The longer than normal open intake valve duration leads to a reduction in cylinder charge and reduced torque and power output, but efficiency is increased. This combination makes the 2AZ-FXE suitable for use only in hybrid vehicles, where peak torque and power demands can be met by the electric motor and battery.

Maximum output when used in the Camry hybrid is 187 hp at 6000 rpm with 257 Nm of torque at 4400 rpm.

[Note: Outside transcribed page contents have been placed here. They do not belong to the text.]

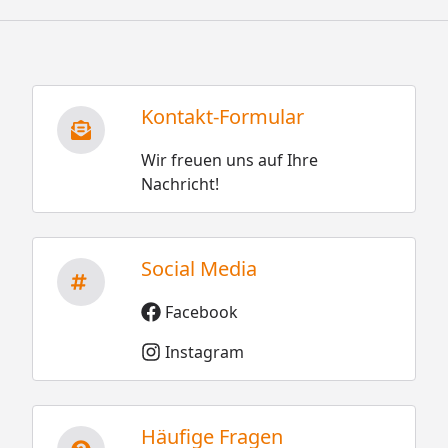
Kontakt-Formular
Wir freuen uns auf Ihre
Nachricht!
Social Media
Facebook
Instagram
Häufige Fragen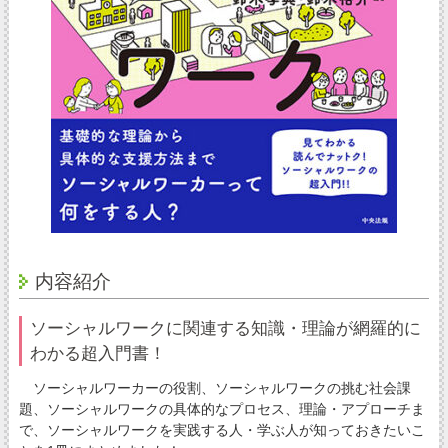
内容紹介
ソーシャルワークに関連する知識・理論が網羅的に
わかる超入門書！
ソーシャルワーカーの役割、ソーシャルワークの挑む社会課
題、ソーシャルワークの具体的なプロセス、理論・アプローチま
で、ソーシャルワークを実践する人・学ぶ人が知っておきたいこ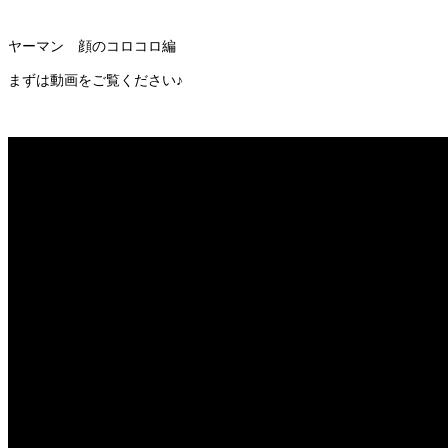
ヤーマン 顔のコロコロ編
まずは動画をご覧ください♪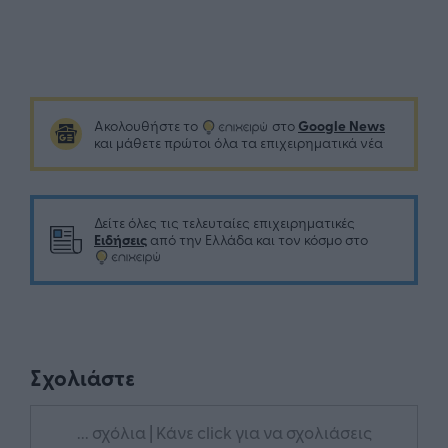
Google News
Ακολουθήστε το
στο
και μάθετε πρώτοι όλα τα επιχειρηματικά νέα
Δείτε όλες τις τελευταίες επιχειρηματικές
Ειδήσεις
από την Ελλάδα και τον κόσμο στο
Σχολιάστε
... σχόλια
| Κάνε click για να σχολιάσεις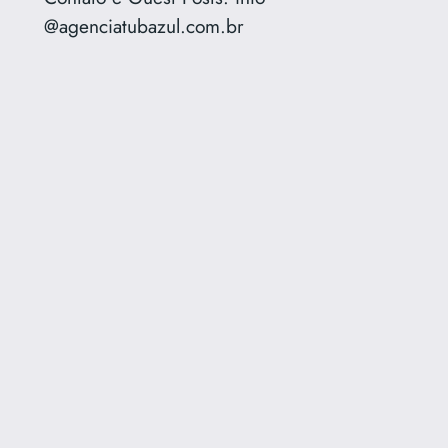
@agenciatubazul.com.br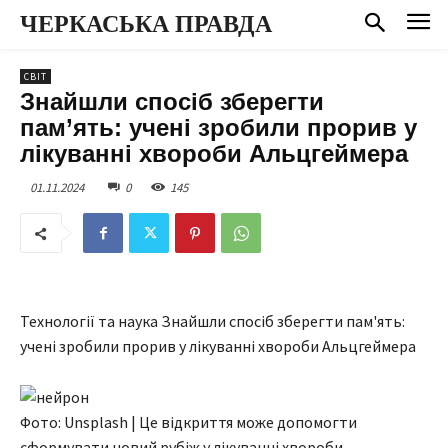
ЧЕРКАСЬКА ПРАВДА
СВІТ
Знайшли спосіб зберегти
пам’ять: учені зробили прорив у
лікуванні хвороби Альцгеймера
01.11.2024
0
145
Технології та наука Знайшли спосіб зберегти пам'ять:
учені зробили прорив у лікуванні хвороби Альцгеймера
Фото: Unsplash | Це відкриття може допомогти
сформувати новий рубіж у лікуванні хвороби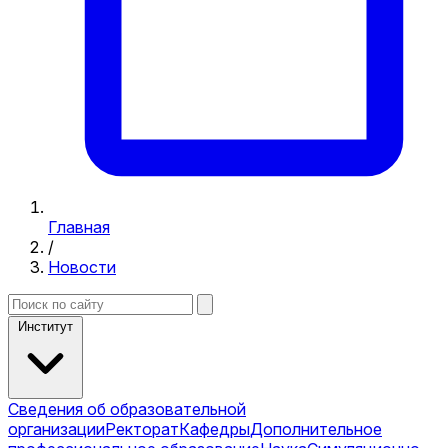
Главная
/
Новости
Институт
Сведения об образовательной
организации
Ректорат
Кафедры
Дополнительное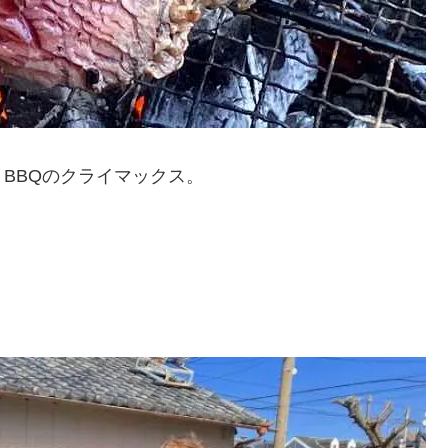
BBQのクライマックス。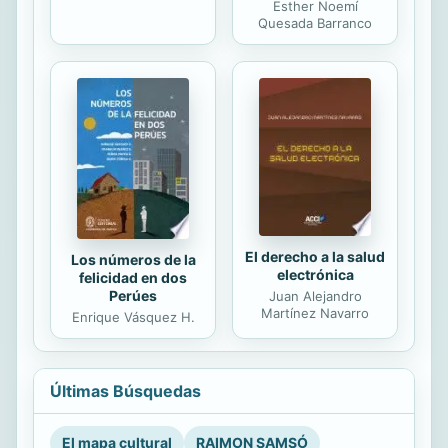
Esther Noemí
Quesada Barranco
El derecho a la salud
Los números de la
electrónica
felicidad en dos
Perúes
Juan Alejandro
Martínez Navarro
Enrique Vásquez H.
Últimas Búsquedas
El mapa cultural
RAIMON SAMSÓ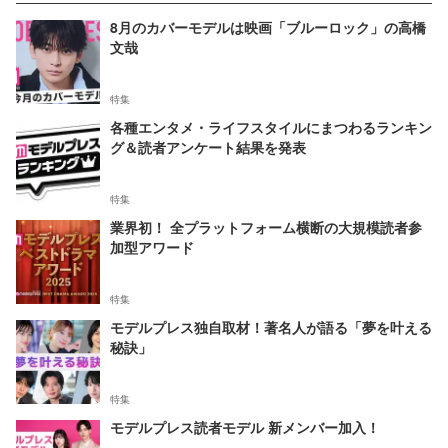
8月のカバーモデルは映画「ブルーロック」の高橋
文哉
特集
各種エンタメ・ライフスタイルにまつわるランキン
グ＆読者アンケート結果を発表
特集
業界初！ 全プラットフォーム横断の大規模読者参
加型アワード
特集
モデルプレス独自取材！著名人が語る「夢を叶える
秘訣」
特集
モデルプレス読者モデル 新メンバー加入！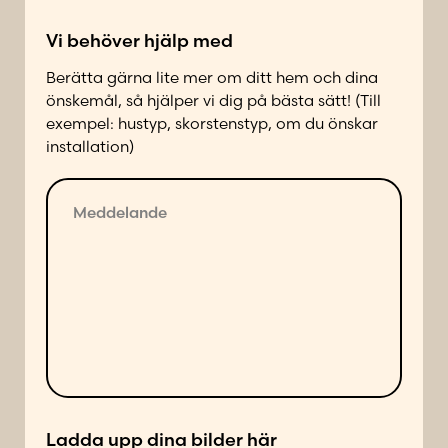
k
Vi behöver hjälp med
t
a
Berätta gärna lite mer om ditt hem och dina
d
önskemål, så hjälper vi dig på bästa sätt! (Till
p
exempel: hustyp, skorstenstyp, om du önskar
å
installation)
f
ö
M
l
e
j
d
a
d
n
e
d
l
e
a
s
n
ä
d
t
e
t
p
*
Ladda upp dina bilder här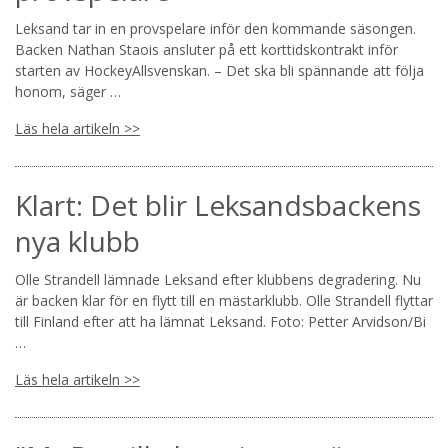
Leksand tar in en provspelare inför den kommande säsongen.
Backen Nathan Staois ansluter på ett korttidskontrakt inför
starten av HockeyAllsvenskan. – Det ska bli spännande att följa
honom, säger …
Läs hela artikeln >>
Klart: Det blir Leksandsbackens
nya klubb
Olle Strandell lämnade Leksand efter klubbens degradering. Nu
är backen klar för en flytt till en mästarklubb. Olle Strandell flyttar
till Finland efter att ha lämnat Leksand. Foto: Petter Arvidson/Bi
…
Läs hela artikeln >>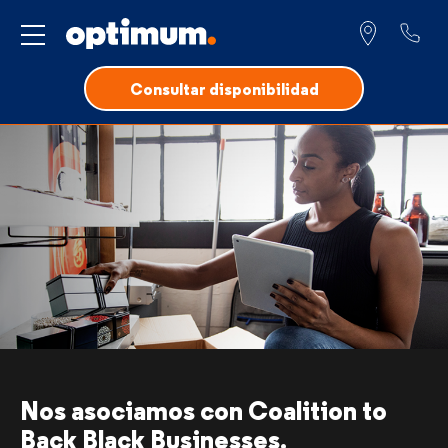
Servicio para
Consultar disponibilidad
Nos asociamos con
Coalition to
Back Black Businesses.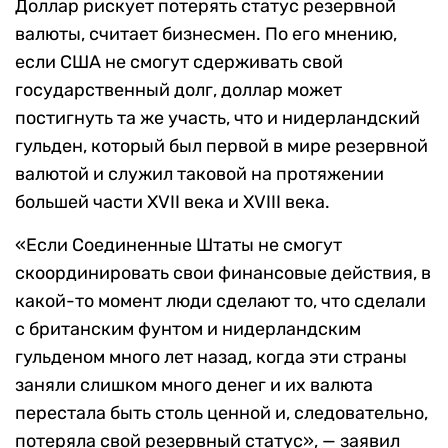
Доллар рискует потерять статус резервной
валюты, считает бизнесмен. По его мнению,
если США не смогут сдерживать свой
государственный долг, доллар может
постигнуть та же участь, что и нидерландский
гульден, который был первой в мире резервной
валютой и служил таковой на протяжении
большей части XVII века и XVIII века.
«Если Соединенные Штаты не смогут
скоординировать свои финансовые действия, в
какой-то момент люди сделают то, что сделали
с британским фунтом и нидерландским
гульденом много лет назад, когда эти страны
заняли слишком много денег и их валюта
перестала быть столь ценной и, следовательно,
потеряла свой резервный статус», — заявил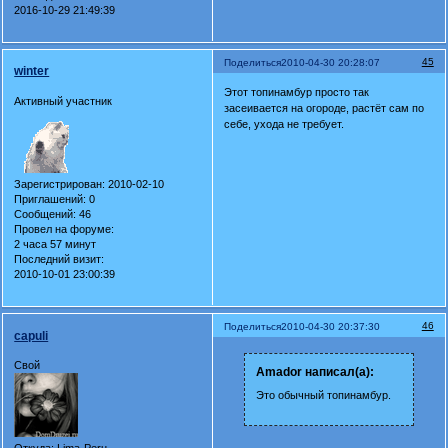
2016-10-29 21:49:39
45
Поделиться
2010-04-30 20:28:07
winter
Этот топинамбур просто так
Активный участник
засеивается на огороде, растёт сам по
себе, ухода не требует.
Зарегистрирован
: 2010-02-10
Приглашений:
0
Сообщений:
46
Провел на форуме:
2 часа 57 минут
Последний визит:
2010-10-01 23:00:39
46
Поделиться
2010-04-30 20:37:30
capuli
Свой
Amador написал(а):
Это обычный топинамбур.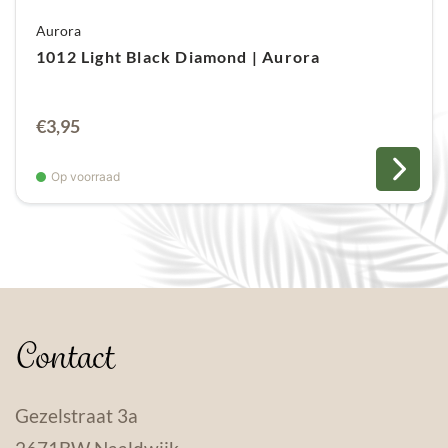
Aurora
1012 Light Black Diamond | Aurora
€
3,95
Op voorraad
Contact
Gezelstraat 3a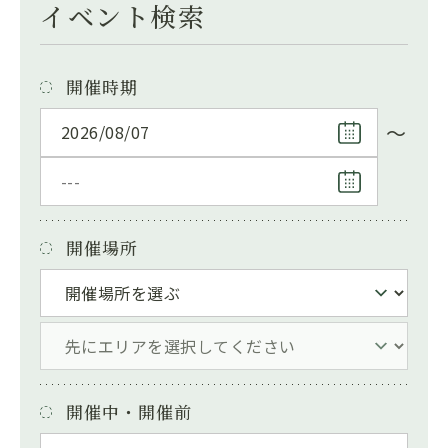
イベント検索
開催時期
～
開催場所
開催中・開催前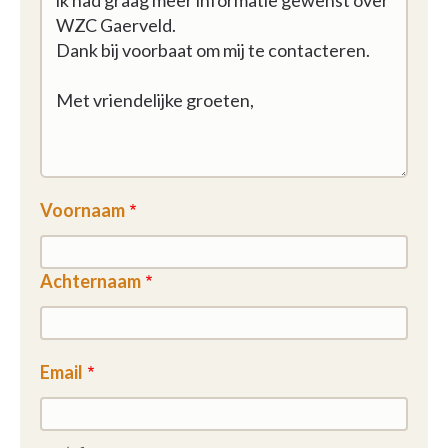
Voornaam
Achternaam
Email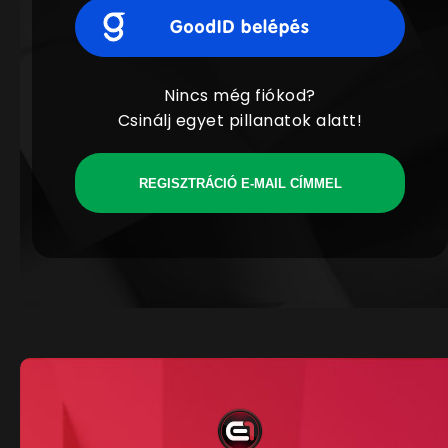
Nincs még fiókod?
Csinálj egyet pillanatok alatt!
REGISZTRÁCIÓ E-MAIL CÍMMEL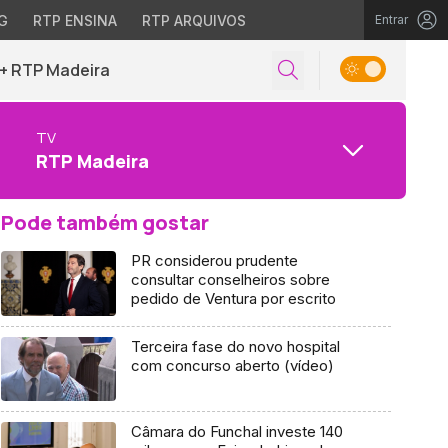
G
RTP ENSINA
RTP ARQUIVOS
Entrar
+ RTP Madeira
TV
RTP Madeira
Pode também gostar
PR considerou prudente
consultar conselheiros sobre
pedido de Ventura por escrito
Terceira fase do novo hospital
com concurso aberto (vídeo)
Câmara do Funchal investe 140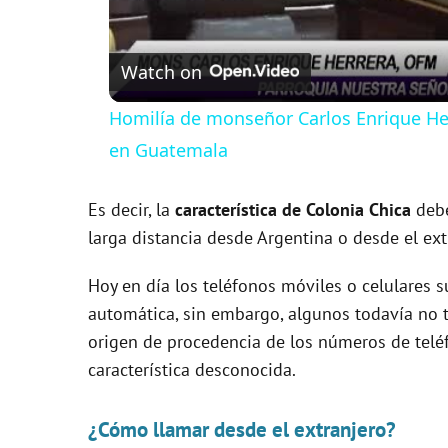
Watch on
Homilía de monseñor Carlos Enrique Her
en Guatemala
Es decir, la
característica de Colonia Chica
debe
larga distancia desde Argentina o desde el ext
Hoy en día los teléfonos móviles o celulares s
automática, sin embargo, algunos todavía no t
origen de procedencia de los números de tel
característica desconocida.
¿Cómo llamar desde el extranjero?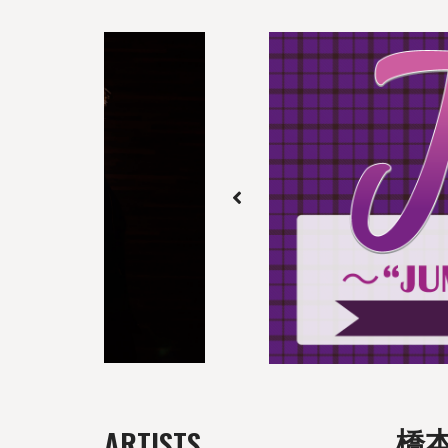
ARTISTS
橋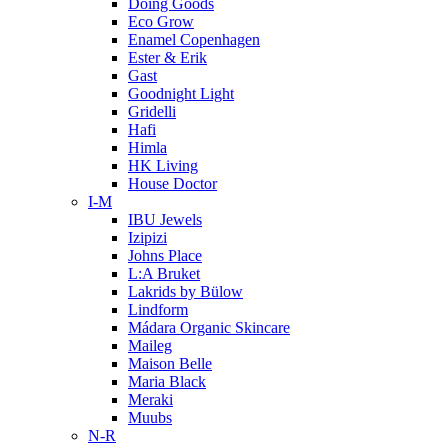
Doing Goods
Eco Grow
Enamel Copenhagen
Ester & Erik
Gast
Goodnight Light
Gridelli
Hafi
Himla
HK Living
House Doctor
I-M
IBU Jewels
Izipizi
Johns Place
L:A Bruket
Lakrids by Bülow
Lindform
Mádara Organic Skincare
Maileg
Maison Belle
Maria Black
Meraki
Muubs
N-R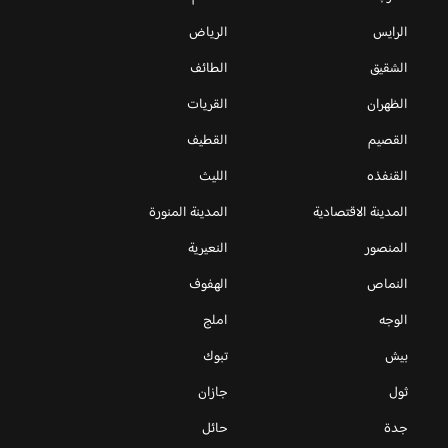
الرايس
الرياض
الشقيق
الطائف
الظهران
القريات
القصيم
القطيف
القنفذه
الليث
المدينة الاقتصادية
المدينة المنورة
المنصور
النعيرية
النماص
الهفوف
الوجه
املج
بيش
تبوك
ثول
جازان
جدة
حائل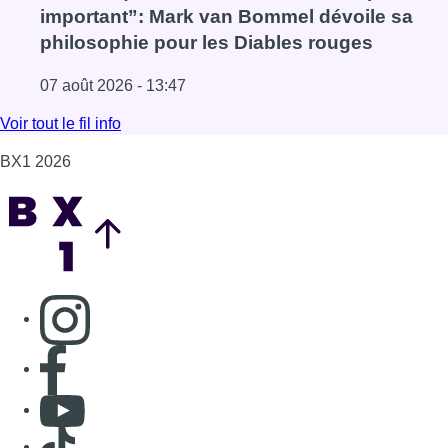
Consulter page Instagram
Consulter page Facebook
Consulter Youtube
Consulter TikTok
Nous rejoindre sur Whatsapp
S'abonner à notre newsletter
Connaître BX1
Publicité
Offres d'emploi
Contact
Mentions légales
Politique de cookies (UE)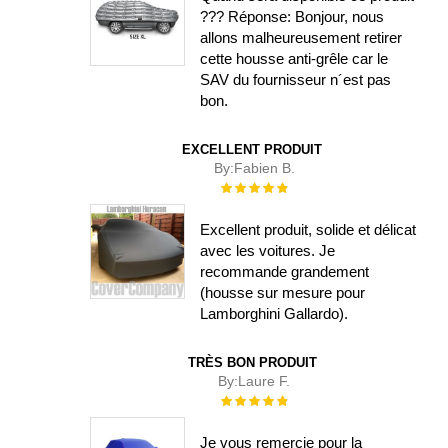
??? Réponse: Bonjour, nous
allons malheureusement retirer
cette housse anti-grêle car le
SAV du fournisseur n´est pas
bon.
EXCELLENT PRODUIT
By:
Fabien B.
Évaluation :
100%
Excellent produit, solide et délicat
avec les voitures. Je
recommande grandement
(housse sur mesure pour
Lamborghini Gallardo).
TRÈS BON PRODUIT
By:
Laure F.
Évaluation :
100%
Je vous remercie pour la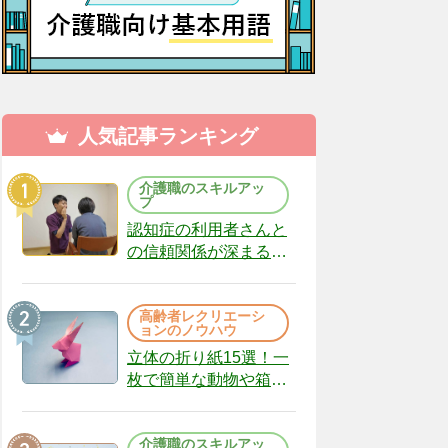
人気記事ランキング
介護職のスキルアッ
プ
認知症の利用者さんと
の信頼関係が深まる声
かけのコツ10選｜認知
症ケアの現場から
高齢者レクリエーシ
（22）
ョンのノウハウ
立体の折り紙15選！一
枚で簡単な動物や箱、
インテリアになる作品
まで
介護職のスキルアッ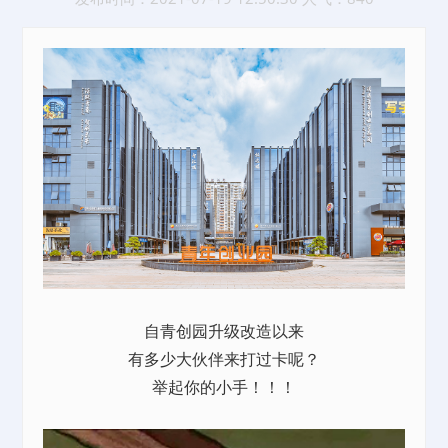
自青创园升级改造以来
有多少大伙伴来打过卡呢？
举起你的小手！！！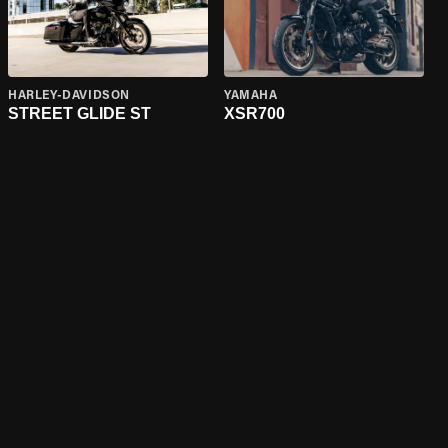
HARLEY-DAVIDSON
YAMAHA
STREET GLIDE ST
XSR700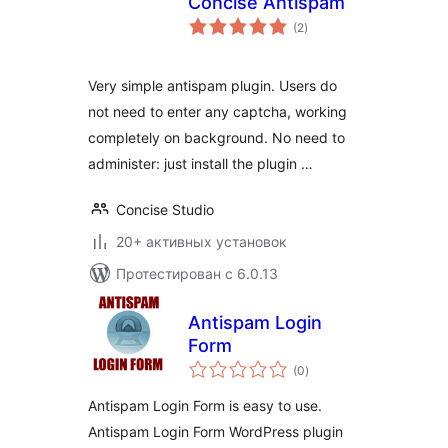
Concise Antispam
общий
(2
)
рейтинг
Very simple antispam plugin. Users do
not need to enter any captcha, working
completely on background. No need to
administer: just install the plugin …
Concise Studio
20+ активных установок
Протестирован с 6.0.13
Antispam Login
Form
общий
(0
)
рейтинг
Antispam Login Form is easy to use.
Antispam Login Form WordPress plugin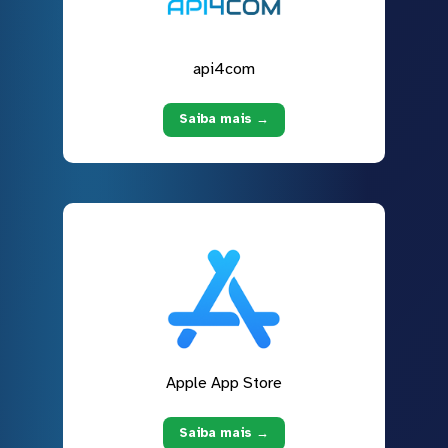
api4com
Saiba mais →
Apple App Store
Saiba mais →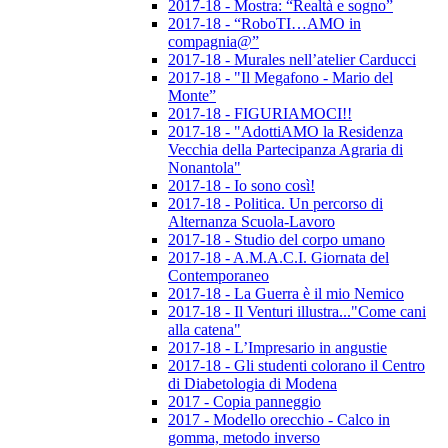
2017-18 - Mostra: “Realtà e sogno”
2017-18 - “RoboTI…AMO in
compagnia@”
2017-18 - Murales nell’atelier Carducci
2017-18 - "Il Megafono - Mario del
Monte”
2017-18 - FIGURIAMOCI!!
2017-18 - "AdottiAMO la Residenza
Vecchia della Partecipanza Agraria di
Nonantola"
2017-18 - Io sono così!
2017-18 - Politica. Un percorso di
Alternanza Scuola-Lavoro
2017-18 - Studio del corpo umano
2017-18 - A.M.A.C.I. Giornata del
Contemporaneo
2017-18 - La Guerra è il mio Nemico
2017-18 - Il Venturi illustra..."Come cani
alla catena"
2017-18 - L’Impresario in angustie
2017-18 - Gli studenti colorano il Centro
di Diabetologia di Modena
2017 - Copia panneggio
2017 - Modello orecchio - Calco in
gomma, metodo inverso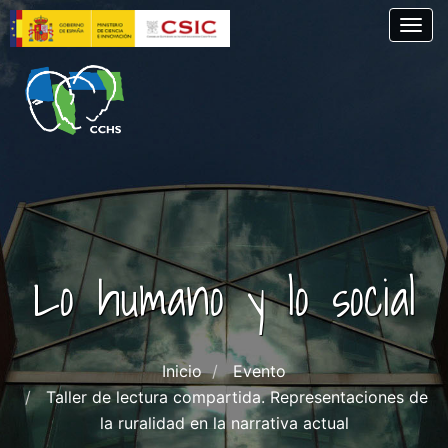
Pasar
Togg
al
contenido
principal
Lo humano y lo social
Inicio
Evento
Taller de lectura compartida. Representaciones de
la ruralidad en la narrativa actual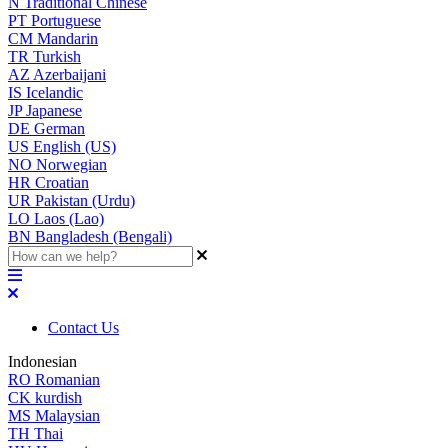
N
Traditional Chinese
PT
Portuguese
CM
Mandarin
TR
Turkish
AZ
Azerbaijani
IS
Icelandic
JP
Japanese
DE
German
US
English (US)
NO
Norwegian
HR
Croatian
UR
Pakistan (Urdu)
LO
Laos (Lao)
BN
Bangladesh (Bengali)
Contact Us
Indonesian
RO
Romanian
CK
kurdish
MS
Malaysian
TH
Thai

- 2003–2014 Toyota Alphard Hybrid
- Toyota Estima Hybrid
- 2007–2011 Toyota Camry Hybrid AHV40
- 2010–2014 Lexus HS 250h
- 2009–2017 Toyota Sai

==3AZ==
The 3AZ line of engines have 2362 cc of displacement.

===3AZ-FXE===
The 3AZ-FXE is an Atkinson cycle engine which is always paired to an electric motor in a hybrid system. This engine is an analogue of the 2AZ-FXE which is for the Chinese market only.